After a cricket infested night in Kassala where going to the toilet involved vying with the insects for standing space ( I found most of the time I lost the argument “we were here first” tended to stump me ) we set off again for Port Sudan. As we came closer to our predicted time of arrival in Port Sudan (roads being unsigned and routes becoming a matter of guesswork and shouted inquiries to the inevitable groups of people who gathered round roadblocks (to get out meant possibly being singled out and properly stopped)) we would take it in turns to lean out of the window and try to smell the sea. “I smell sand” said Sergio excitedly until we pointed out we were driving through the desert. The variety of terrain in Sudan is unbelievable. On our journey we went through desert, farmland, mountains, desert again and then came into the port on the edge of the Red Sea.

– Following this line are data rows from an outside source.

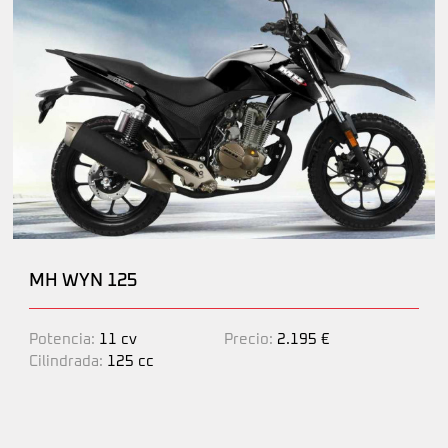
MH WYN 125
Potencia:
11 cv
Precio:
2.195 €
Cilindrada:
125 cc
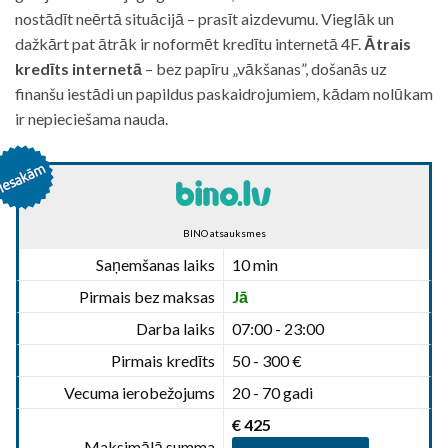
nostādīt neērtā situācijā – prasīt aizdevumu. Vieglāk un
dažkārt pat ātrāk ir noformēt kredītu internetā 4F.
Ātrais
kredīts internetā
– bez papīru „vākšanas”, došanās uz
finanšu iestādi un papildus paskaidrojumiem, kādam nolūkam
ir nepieciešama nauda.
BINO atsauksmes
Saņemšanas laiks
10 min
Pirmais bez maksas
Jā
Darba laiks
07:00 - 23:00
Pirmais kredīts
50 - 300 €
Vecuma ierobežojums
20 - 70 gadi
€ 425
Maksimālā summa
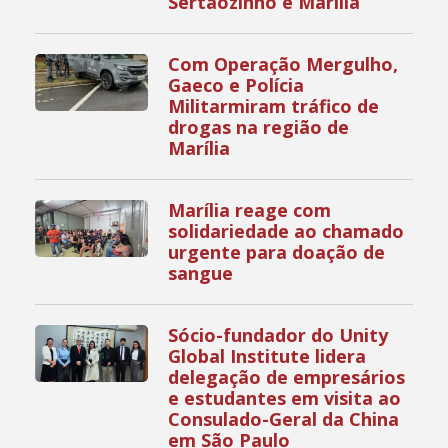
Sertãozinho e Marília
Com Operação Mergulho,
Gaeco e Polícia
Militarmiram tráfico de
drogas na região de
Marília
Marília reage com
solidariedade ao chamado
urgente para doação de
sangue
Sócio-fundador do Unity
Global Institute lidera
delegação de empresários
e estudantes em visita ao
Consulado-Geral da China
em São Paulo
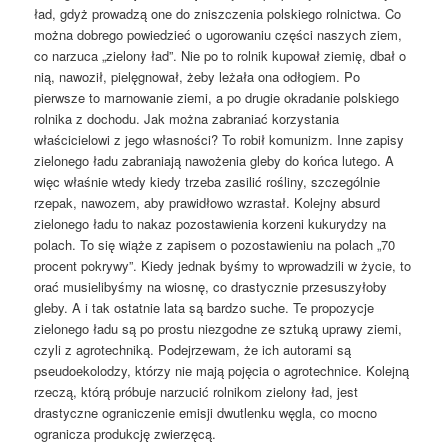
ład, gdyż prowadzą one do zniszczenia polskiego rolnictwa. Co
można dobrego powiedzieć o ugorowaniu części naszych ziem,
co narzuca „zielony ład”. Nie po to rolnik kupował ziemię, dbał o
nią, nawoził, pielęgnował, żeby leżała ona odłogiem. Po
pierwsze to marnowanie ziemi, a po drugie okradanie polskiego
rolnika z dochodu. Jak można zabraniać korzystania
właścicielowi z jego własności? To robił komunizm. Inne zapisy
zielonego ładu zabraniają nawożenia gleby do końca lutego. A
więc właśnie wtedy kiedy trzeba zasilić rośliny, szczególnie
rzepak, nawozem, aby prawidłowo wzrastał. Kolejny absurd
zielonego ładu to nakaz pozostawienia korzeni kukurydzy na
polach. To się wiąże z zapisem o pozostawieniu na polach „70
procent pokrywy”. Kiedy jednak byśmy to wprowadzili w życie, to
orać musielibyśmy na wiosnę, co drastycznie przesuszyłoby
gleby. A i tak ostatnie lata są bardzo suche. Te propozycje
zielonego ładu są po prostu niezgodne ze sztuką uprawy ziemi,
czyli z agrotechniką. Podejrzewam, że ich autorami są
pseudoekolodzy, którzy nie mają pojęcia o agrotechnice. Kolejną
rzeczą, którą próbuje narzucić rolnikom zielony ład, jest
drastyczne ograniczenie emisji dwutlenku węgla, co mocno
ogranicza produkcję zwierzęcą.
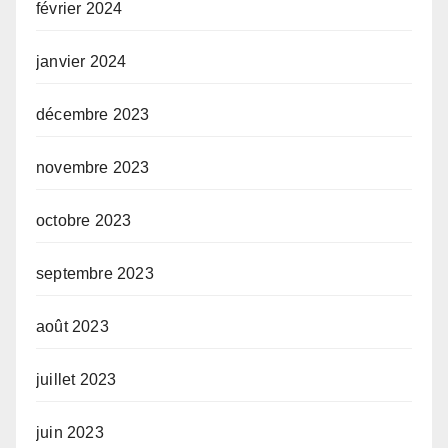
février 2024
janvier 2024
décembre 2023
novembre 2023
octobre 2023
septembre 2023
août 2023
juillet 2023
juin 2023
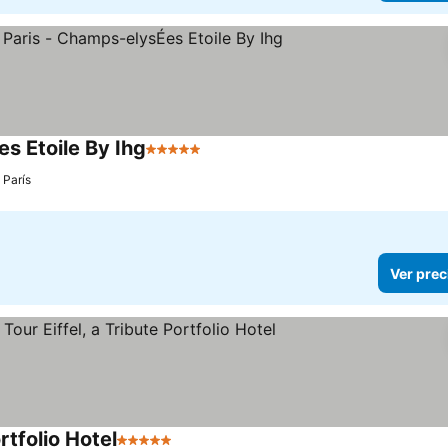
s Etoile By Ihg
5 Estrellas
París
Ver prec
rtfolio Hotel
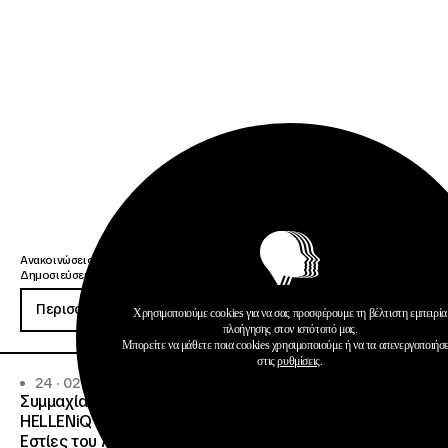
Ανακοινώσεις
Δημοσιεύσεις
Περισσότερα
Χρησιμοποιούμε cookies για να σας προσφέρουμε τη βέλτιστη εμπειρία
πλοήγησης στον ιστότοπό μας.
Μπορείτε να μάθετε ποια cookies χρησιμοποιούμε ή να τα απενεργοποιήσ
στις
ρυθμίσεις
.
24 · 02 · 2026
Συμμαχία κοινωνικής ευθύνης από ΙΝΕΔΙΒΙΜ, ΑΠΘ και
HELLENiQ ENERGY: Δωρεά εξοπλισμού στις Φοιτητικές
Εστίες του ΑΠΘ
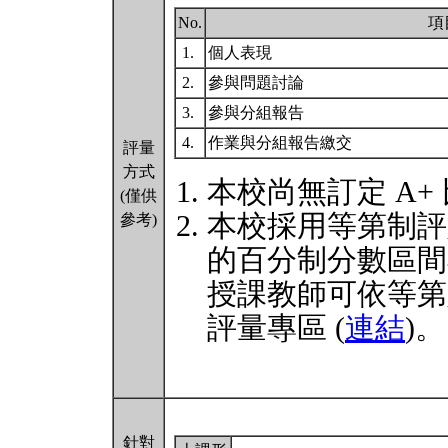
No.
項
1.
個人表現
2.
參與問題討論
3.
參與分組報告
4.
作業與分組報告繳交
評量
方式
本校尚無訂定 A+
(僅供
本校採用等第制評
參考)
的百分制分數區間
授課教師可依等第
評量專區 (
連結
)。
針對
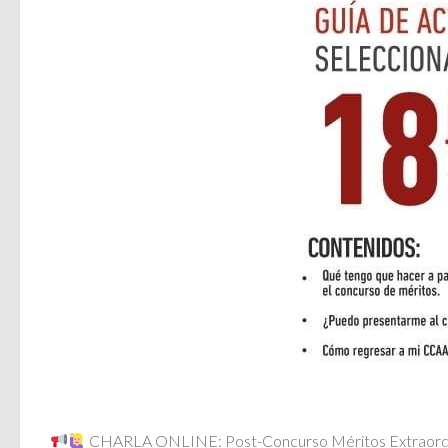
CHARLA ONLINE: Post-Concurso Méritos Extraordi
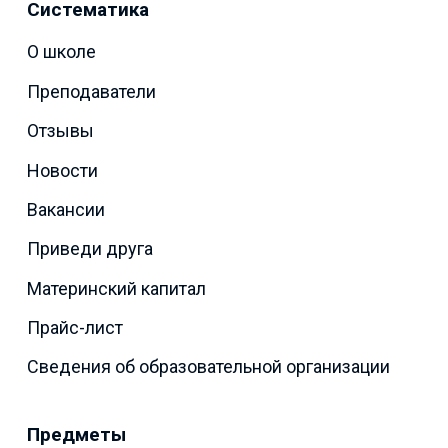
Систематика
О школе
Преподаватели
Отзывы
Новости
Вакансии
Приведи друга
Материнский капитал
Прайс-лист
Сведения об образовательной организации
Предметы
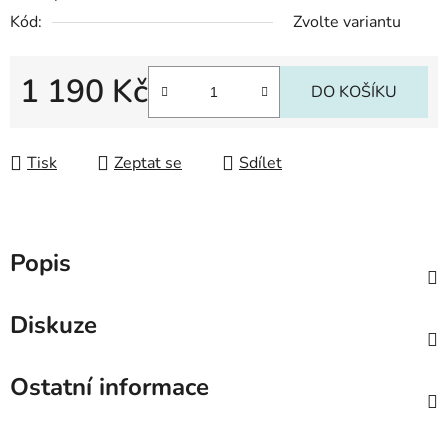
Kód:
Zvolte variantu
1 190 Kč
DO KOŠÍKU
Měrná cena:
Tisk
Zeptat se
Sdílet
Popis
Diskuze
Ostatní informace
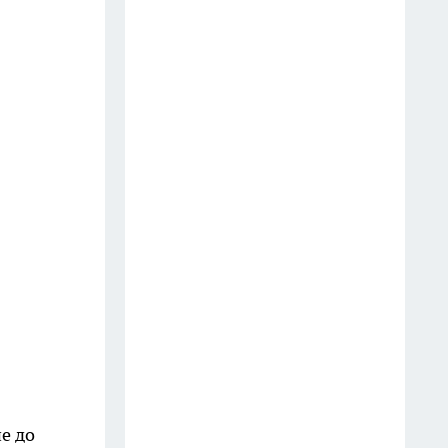
создать белоснежную стену
цветов, от которой
невозможно отвести взгляд
13 июля
Шоколад, достойный короны:
любимый десерт Елизаветы II
по простому рецепту из
Букингемского дворца
16 июля
Эксперты назвали отличный
растворимый кофе: беру по 3
банки себе, на подарок и в
офис – проверенное качество
13 июля
е до
6 опасных деревьев, которые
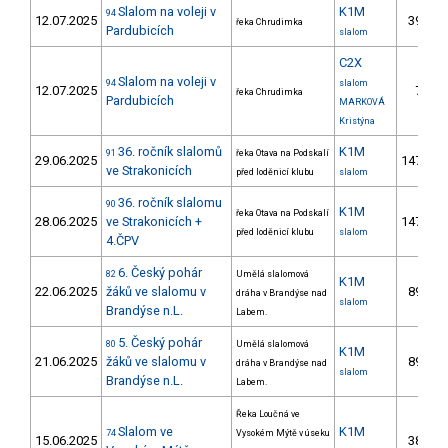
Slalom na voleji v
K1M
94
12.07.2025
39.
řeka Chrudimka
Pardubicích
slalom
C2X
Slalom na voleji v
94
slalom
12.07.2025
7.
řeka Chrudimka
Pardubicích
MARKOVÁ
Kristýna
36. ročník slalomů
K1M
91
řeka Otava na Podskalí
29.06.2025
147.
2
ve Strakonicích
před loděnicí klubu
slalom
36. ročník slalomu
90
K1M
řeka Otava na Podskalí
28.06.2025
ve Strakonicích +
147.
2
před loděnicí klubu
slalom
4.ČPV
6. Český pohár
82
Umělá slalomová
K1M
22.06.2025
žáků ve slalomu v
89.
dráha v Brandýse nad
3
slalom
Brandýse n.L.
Labem.
5. Český pohár
80
Umělá slalomová
K1M
21.06.2025
žáků ve slalomu v
89.
dráha v Brandýse nad
3
slalom
Brandýse n.L.
Labem.
Řeka Loučná ve
Slalom ve
K1M
74
Vysokém Mýtě v úseku
15.06.2025
38.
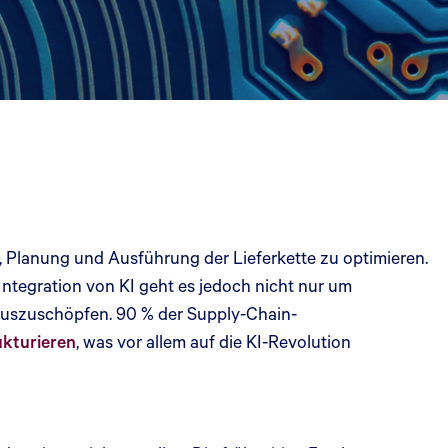
e, Planung und Ausführung der Lieferkette zu optimieren.
 Integration von KI geht es jedoch nicht nur um
I auszuschöpfen. 90 % der Supply-Chain-
ukturieren
, was vor allem auf die KI-Revolution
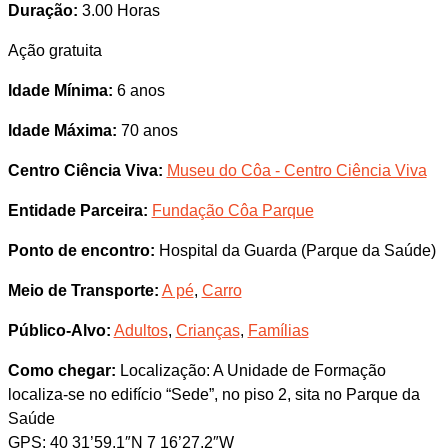
Duração:
3.00 Horas
Ação gratuita
Idade Mínima:
6 anos
Idade Máxima:
70 anos
Centro Ciência Viva:
Museu do Côa - Centro Ciência Viva
Entidade Parceira:
Fundação Côa Parque
Ponto de encontro:
Hospital da Guarda (Parque da Saúde)
Meio de Transporte:
A pé
,
Carro
Público-Alvo:
Adultos
,
Crianças
,
Famílias
Como chegar:
Localização: A Unidade de Formação
localiza-se no edifício “Sede”, no piso 2, sita no Parque da
Saúde
GPS: 40 31’59.1″N 7 16’27.2″W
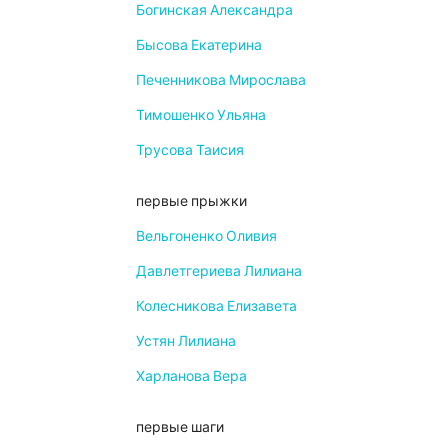
Богинская Александра
Бысова Екатерина
Печенникова Мирослава
Тимошенко Ульяна
Трусова Таисия
первые прыжки
Вельгоненко Оливия
Давлетгериева Лилиана
Колесникова Елизавета
Устян Лилиана
Харланова Вера
первые шаги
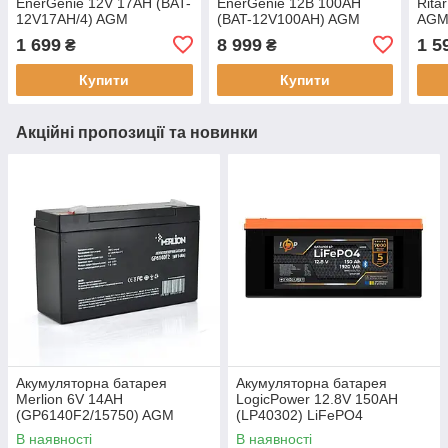
EnerGenie 12V 17AH (BAT-
EnerGenie 12В 100AH
Rita
12V17AH/4) AGM
(BAT-12V100AH) AGM
AG
1 699
8 999
1 5
₴
₴
Купити
Купити
Акційні пропозиції та новинки
Акумуляторна батарея
Акумуляторна батарея
Merlion 6V 14AH
LogicPower 12.8V 150AH
(GP6140F2/15750) AGM
(LP40302) LiFePO4
В наявності
В наявності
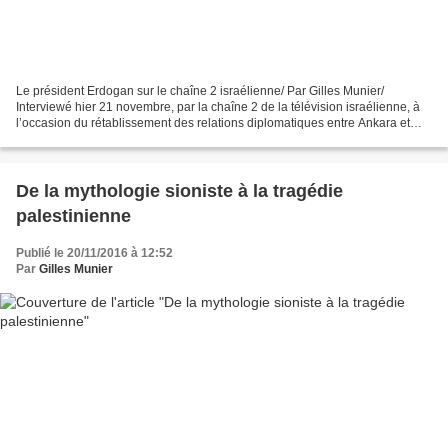
Le président Erdogan sur le chaîne 2 israélienne/ Par Gilles Munier/
Interviewé hier 21 novembre, par la chaîne 2 de la télévision israélienne, à
l’occasion du rétablissement des relations diplomatiques entre Ankara et
Tel-Aviv, le président Recep Tayyip...
De la mythologie sioniste à la tragédie
palestinienne
Publié le 20/11/2016 à 12:52
Par
Gilles Munier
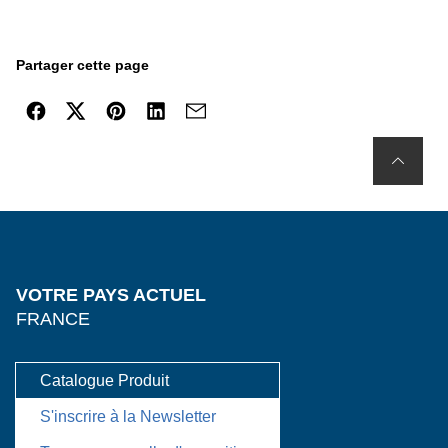
Partager cette page
VOTRE PAYS ACTUEL
FRANCE
Catalogue Produit
S'inscrire à la Newsletter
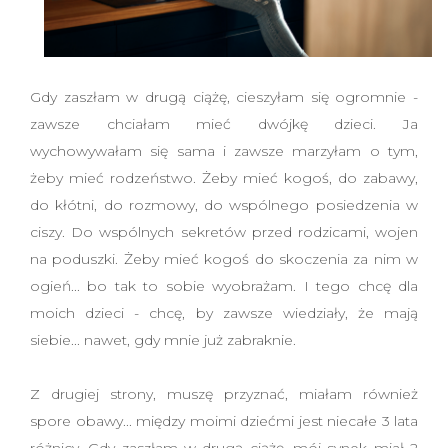
Gdy zaszłam w drugą ciążę, cieszyłam się ogromnie -
zawsze chciałam mieć dwójkę dzieci. Ja
wychowywałam się sama i zawsze marzyłam o tym,
żeby mieć rodzeństwo. Żeby mieć kogoś, do zabawy,
do kłótni, do rozmowy, do wspólnego posiedzenia w
ciszy. Do wspólnych sekretów przed rodzicami, wojen
na poduszki. Żeby mieć kogoś do skoczenia za nim w
ogień... bo tak to sobie wyobrażam. I tego chcę dla
moich dzieci - chcę, by zawsze wiedziały, że mają
siebie... nawet, gdy mnie już zabraknie.
Z drugiej strony, muszę przyznać, miałam również
spore obawy... między moimi dziećmi jest niecałe 3 lata
różnicy. Gdy zaszłam w drugą ciążę, mój synek miał 2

It took us two days, approximately 1300 kms and we had barely covered a portion of Sudan’s width. We passed nomadic tents, Eritrean refugees, camel herders, small villages and bustling cities mingling slums and Hilton hotels propped on the tip of prosperity and development. Whatever the discomfort of the journey was worth it to finally get an idea of the expanse of Sudan as opposed to the petri dish of Khartoum where all Sudan gathers to become a representation of what is Sudanese.